Menuju UASBN, Mengintip Persiapan Sekolah

Spirit NTT, 27 April- 3 Mei 2009

SEMUA
orang berharap memperoleh yang terbaik. Orangtua, siswa, pemerintah, bahkan pihak sekolah. Untuk mencapai target terbaik, agaknya pihak sekolah punya trik khusus sebagai langkah mendorong siswa agar lebih giat belajar. Sebab, tak satu pun sekolah yang ingin anak didiknya tidak berhasil melewati tes akhir yang ditetapkan pemerintah.

Semua pengelola sekolah dasar menyadari betul bahwa sekolah bukan satu-satunya
tonggak penyelamat anak untuk berhasil. Kontak antara pihak sekolah dan orang tua sangat diperlukan. Komunikasi perlu dibangun tentang perkembangan siswa perlu dibangun. Inilah yang mendorong pihak sekolah selalu rutin mengadakan pertemuan khusus dengan orang tua atau wali siswa.
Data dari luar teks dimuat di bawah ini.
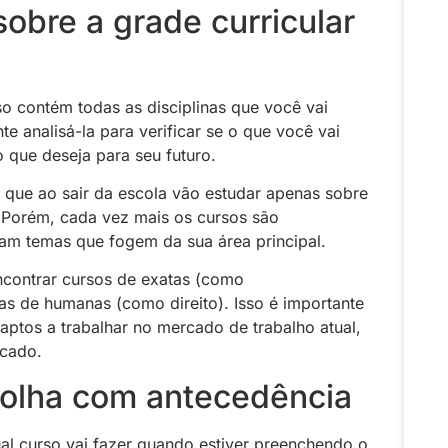
sobre a grade curricular
so contém todas as disciplinas que você vai
nte analisá-la para verificar se o que você vai
o que deseja para seu futuro.
que ao sair da escola vão estudar apenas sobre
. Porém, cada vez mais os cursos são
dam temas que fogem da sua área principal.
contrar cursos de exatas (como
as de humanas (como direito). Isso é importante
 aptos a trabalhar no mercado de trabalho atual,
icado.
colha com antecedência
al curso vai fazer quando estiver preenchendo o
Di hadapan para wali siswa, kepala sekolah kerap menyosialisasikan perihal yang berkaitan dengan UASBN. Mulai dari proses penyelenggaraan, penilaian, pengumuman kelulusan hingga sistem berlatih UASBN yang diterapkan sekolah. Pihak orangtua pun sering dimotivasi untuk bertanya atau mengkomunikasikan tentang perkembangan anak-anak di sekolah.

Persiapan menuju UASBN digelar seoptimal mungkin. Dalam satu semester semua materi pelajaran kelas enam sudah harus kelar dipelajari. Sedangkan satu semester lagi menuju ujian akhir, guru-guru dalam kelas, mulai dari wali kelas hingga guru bidang studi, mengarahkan siswa membahas materi yang belum dipahami. Bukan sekadar membahas materi pelajaran saja.

Tes Uji Kemampuan (TUK) juga digelar.
Soal-soalnya disusun dan dimodifikasi dari bank-bank soal, internet, serta kisi-kisi yang diperoleh dari Dinas Pendidikan Nasional (Diknas). Ada juga materi uji yang diambil dari pelajaran kelas IV, V, dan VI. Untuk mata pelajaran Bahasa Indonesia, terdiri dari 50 soal. Sedangkan Matematika dan Ilmu Pengetahuan Alama (IPA), masing-masing berjumlah 40 soal.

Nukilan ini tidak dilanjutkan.